→ **Problem to solve**
From the line that holds "september 16, 2020" down to the last line of the listing below, transcribe exactly and only those lines. Leave pictures out.

════

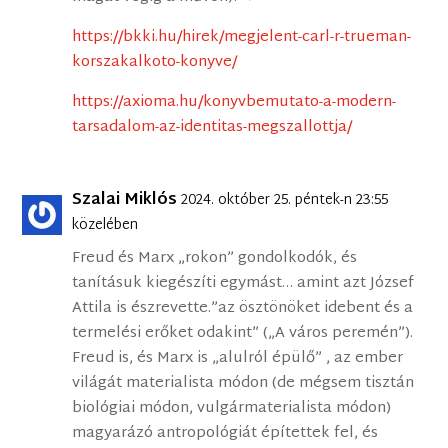
https://bkki.hu/hirek/megjelent-carl-r-trueman-
korszakalkoto-konyve/
https://axioma.hu/konyvbemutato-a-modern-
tarsadalom-az-identitas-megszallottja/
Szalai Miklós
2024. október 25. péntek-n 23:55
közelében
Freud és Marx „rokon” gondolkodók, és
tanításuk kiegészíti egymást… amint azt József
Attila is észrevette.”az ösztönöket idebent és a
termelési erőket odakint” („A város peremén”).
Freud is, és Marx is „alulról épülő” , az ember
világát materialista módon (de mégsem tisztán
biológiai módon, vulgármaterialista módon)
magyarázó antropológiát építettek fel, és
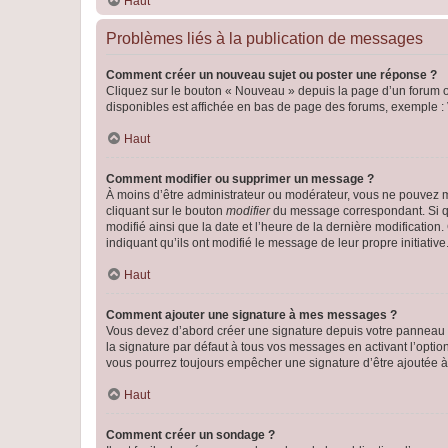
Haut
Problèmes liés à la publication de messages
Comment créer un nouveau sujet ou poster une réponse ?
Cliquez sur le bouton « Nouveau » depuis la page d’un forum ou
disponibles est affichée en bas de page des forums, exemple 
Haut
Comment modifier ou supprimer un message ?
À moins d’être administrateur ou modérateur, vous ne pouvez 
cliquant sur le bouton
modifier
du message correspondant. Si que
modifié ainsi que la date et l’heure de la dernière modificatio
indiquant qu’ils ont modifié le message de leur propre initiat
Haut
Comment ajouter une signature à mes messages ?
Vous devez d’abord créer une signature depuis votre panneau d
la signature par défaut à tous vos messages en activant l’option
vous pourrez toujours empêcher une signature d’être ajoutée
Haut
Comment créer un sondage ?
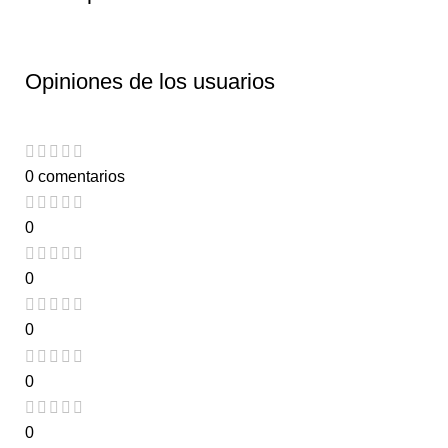
Opiniones de los usuarios
0 comentarios
0
0
0
0
0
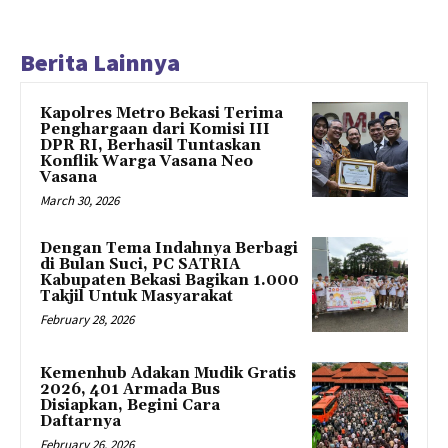
Berita Lainnya
Kapolres Metro Bekasi Terima
Penghargaan dari Komisi III
DPR RI, Berhasil Tuntaskan
Konflik Warga Vasana Neo
Vasana
March 30, 2026
Dengan Tema Indahnya Berbagi
di Bulan Suci, PC SATRIA
Kabupaten Bekasi Bagikan 1.000
Takjil Untuk Masyarakat
February 28, 2026
Kemenhub Adakan Mudik Gratis
2026, 401 Armada Bus
Disiapkan, Begini Cara
Daftarnya
February 26, 2026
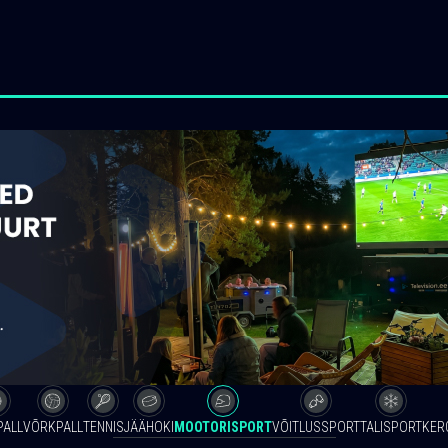
PALL
VÕRKPALL
TENNIS
JÄÄHOKI
MOOTORISPORT
VÕITLUSSPORT
TALISPORT
KER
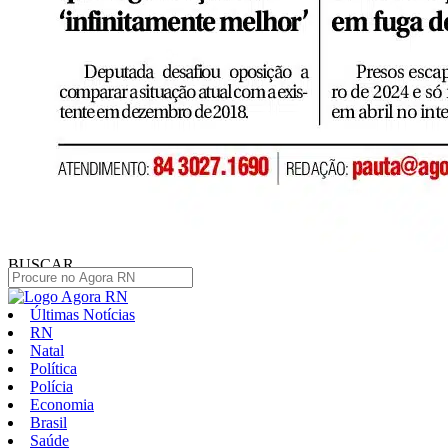
BUSCAR
Últimas Notícias
RN
Natal
Política
Polícia
Economia
Brasil
Saúde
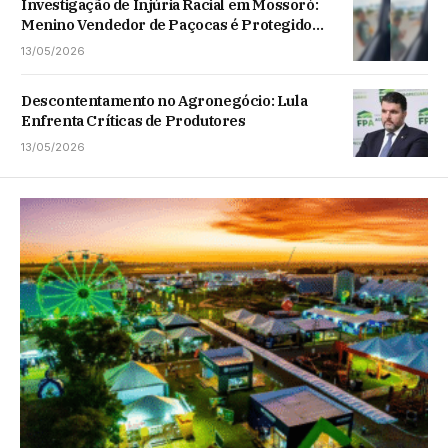
Investigação de Injúria Racial em Mossoró:
Menino Vendedor de Paçocas é Protegido
pela Lei
13/05/2026
Descontentamento no Agronegócio: Lula
Enfrenta Críticas de Produtores
13/05/2026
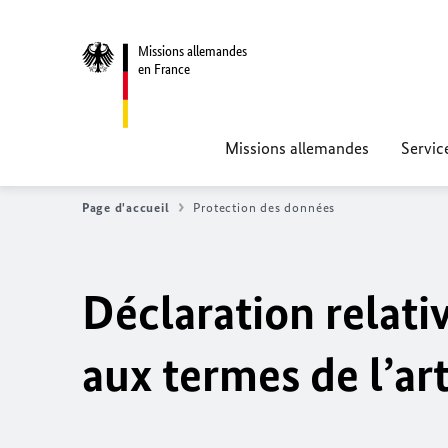
Missions allemandes
en France
Missions allemandes
Servic
Page d'accueil
Protection des données
Déclaration relati
aux termes de l’ar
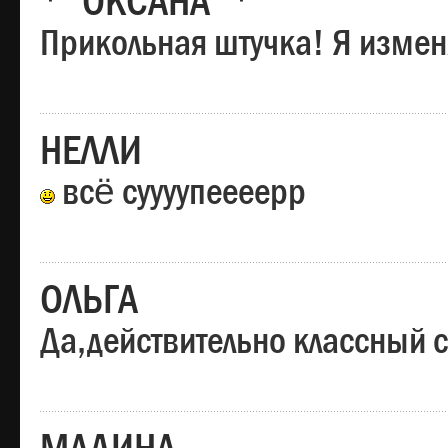
*"ОКСАНА"*
Прикольная штучка! Я изменя
НЕЛЛИ
всё суууупеееерр
ОЛЬГА
Да,действительно классный с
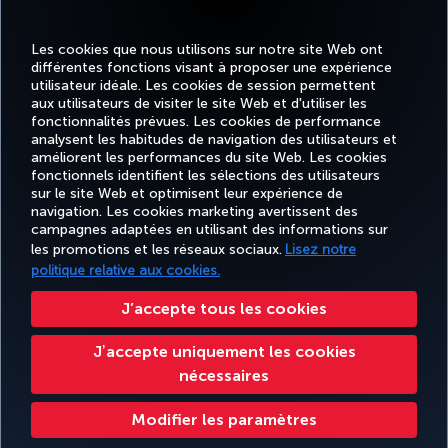
Les cookies que nous utilisons sur notre site Web ont
différentes fonctions visant à proposer une expérience
MEILLEUR WI-FI EN EUROPE
utilisateur idéale. Les cookies de session permettent
aux utilisateurs de visiter le site Web et d'utiliser les
fonctionnalités prévues. Les cookies de performance
analysent les habitudes de navigation des utilisateurs et
améliorent les performances du site Web. Les cookies
fonctionnels identifient les sélections des utilisateurs
Facebook
Twitter
Instagram
YouTube
LinkedIn
Tiktok
Blog
Pinterest
What
sur le site Web et optimisent leur expérience de
navigation. Les cookies marketing avertissent des
campagnes adaptées en utilisant des informations sur
MILES
RÉSERVER
OFFRES ET
EXPÉRIENCE
AIDE
&
CORPORAT
les promotions et les réseaux sociaux.
Lisez notre
ET GÉRER
DESTINATIONS
SMILES
politique relative aux cookies.
J’accepte tous les cookies
Accessibilité
Confidentialité et cookies
Mentions légales
Droits des passagers
Jʼaccepte uniquement les cookies
Modifier les paramètres des cookies.
Plan de service client US DOT
nécessaires
Droits des personnes concernées dans l’UE.
Turkish Airlines Copyright © 1996 - 2026
Modifier les paramètres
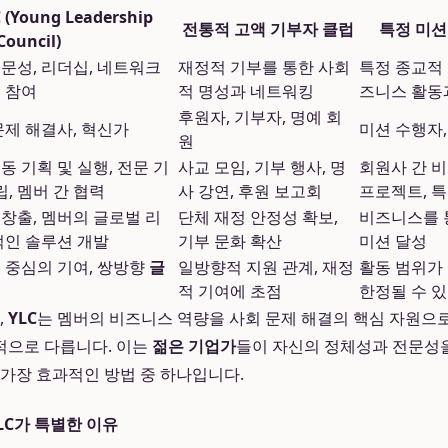
Young Leadership
전통적 고액 기부자 클럽
특정 미션
Council)
문성, 리더십, 네트워크
재정적 기부를 통한 사회
특정 종교적
 참여
적 명성과 네트워킹
즈니스 활동
후원자, 기부자, 명예 회
문제 해결사, 혁신가
미션 수행자
원
동 기획 및 실행, 전문 기
사교 모임, 기부 행사, 명
회원사 간 비
립, 멤버 간 협력
사 강연, 후원 보고회
프로젝트, 특
창출, 멤버의 글로벌 리
단체 재정 안정성 확보,
비즈니스를 
적인 솔루션 개발
기부 문화 확산
미션 달성
량' 중심의 기여, 쌍방향
글
일방향적 지원 관계, 재정
활동 범위가
적 기여에 초점
한정될 수 
,
YLC
는 멤버의 비즈니스 역량을 사회 문제 해결의 핵심 자원으
적으로 다릅니다. 이는
젊은 기업가
들이 자신의 정체성과 전문성
 가장 효과적인 방법 중 하나입니다.
LC가 특별한 이유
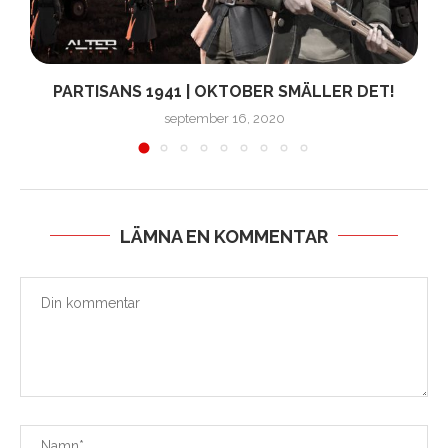
PARTISANS 1941 | OKTOBER SMÄLLER DET!
P
september 16, 2020
LÄMNA EN KOMMENTAR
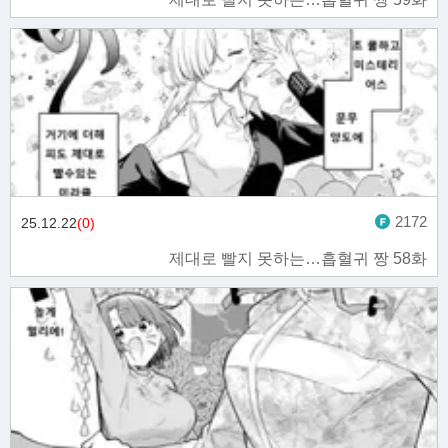
2172
25.12.22
(0)
제대로 빨지 못하는…흡혈귀 짱 58화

════

→ **Response box**
september 16, 2020
LÄMNA EN KOMMENTAR
2172
25.12.22
(0)
제대로 빨지 못하는…흡혈귀 짱 58화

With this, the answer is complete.